Segment Start: Data shown
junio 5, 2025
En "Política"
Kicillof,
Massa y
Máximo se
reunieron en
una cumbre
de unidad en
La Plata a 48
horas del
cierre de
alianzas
Segment End: Data shown
__Work to be completed__:
Output all of the records above unchanged.

__Your solution__:
junio 5, 2025
En "Política"
Kicillof,
Massa y
Máximo se
reunieron en
una cumbre
de unidad en
La Plata a 48
horas del
cierre de
alianzas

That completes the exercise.